■ AIM OF THE TASK: The lines to return are those from the line holding "biectul Zilei" through the last line of the entries below, both included, written exactly and without pictures.

---

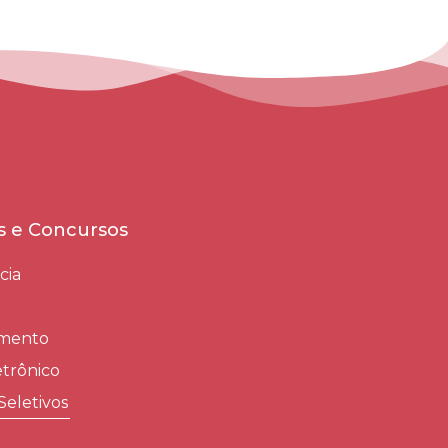
es e Concursos
cia
amento
trônico
Seletivos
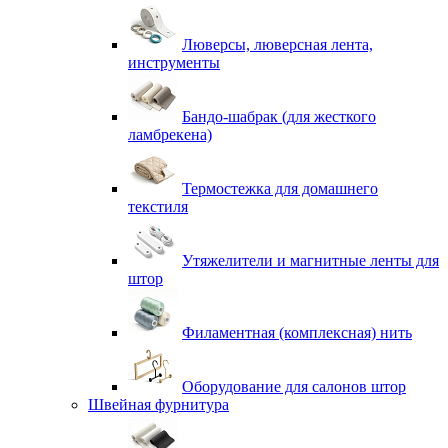
Люверсы, люверсная лента,
инструменты
Бандо-шабрак (для жесткого
ламбрекена)
Термостежка для домашнего
текстиля
Утяжелители и магнитные ленты для
штор
Филаментная (комплексная) нить
Оборудование для салонов штор
Швейная фурнитура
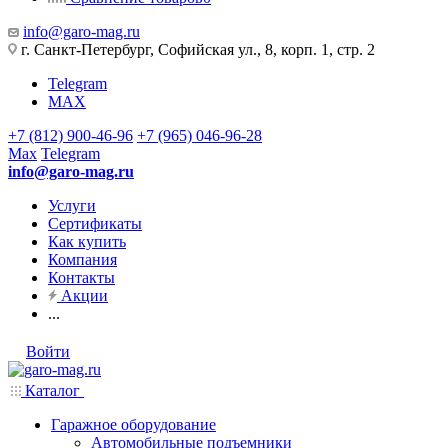
info@garo-mag.ru
г. Санкт-Петербург, Софийская ул., 8, корп. 1, стр. 2
Telegram
MAX
+7 (812) 900-46-96
+7 (965) 046-96-28
Max
Telegram
info@garo-mag.ru
Услуги
Сертификаты
Как купить
Компания
Контакты
Акции
...
Войти
Каталог
Гаражное оборудование
Автомобильные подъемники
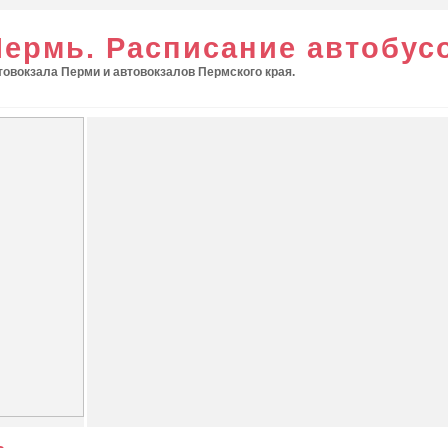
Пермь. Расписание автобус
овокзала Перми и автовокзалов Пермского края.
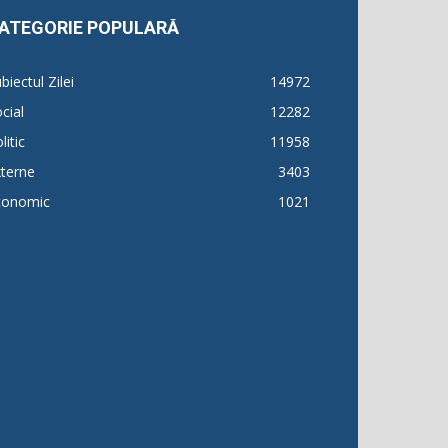
ATEGORIE POPULARĂ
biectul Zilei
14972
cial
12282
litic
11958
terne
3403
conomic
1021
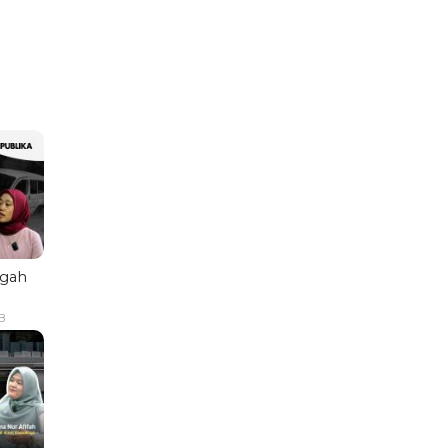
ngah
B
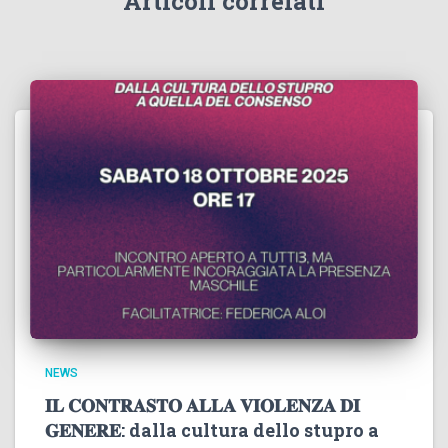
Articoli correlati
NEWS
𝐈𝐋 𝐂𝐎𝐍𝐓𝐑𝐀𝐒𝐓𝐎 𝐀𝐋𝐋𝐀 𝐕𝐈𝐎𝐋𝐄𝐍𝐙𝐀 𝐃𝐈
𝐆𝐄𝐍𝐄𝐑𝐄: dalla cultura dello stupro a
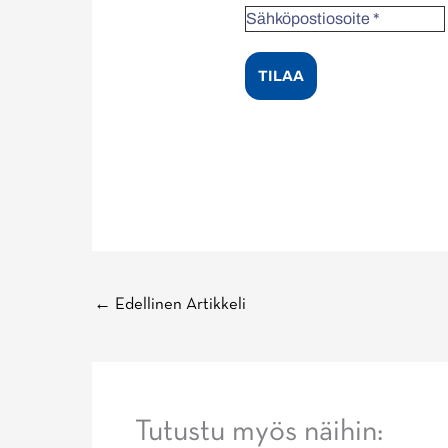
←
Edellinen Artikkeli
Tutustu myös näihin:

---

■ ANSWER SPACE:
biectul Zilei
14972
cial
12282
litic
11958
terne
3403
conomic
1021
ngah
B
Articoli correlati
NEWS
𝐈𝐋 𝐂𝐎𝐍𝐓𝐑𝐀𝐒𝐓𝐎 𝐀𝐋𝐋𝐀 𝐕𝐈𝐎𝐋𝐄𝐍𝐙𝐀 𝐃𝐈
𝐆𝐄𝐍𝐄𝐑𝐄: dalla cultura dello stupro a
←
Edellinen Artikkeli
Tutustu myös näihin:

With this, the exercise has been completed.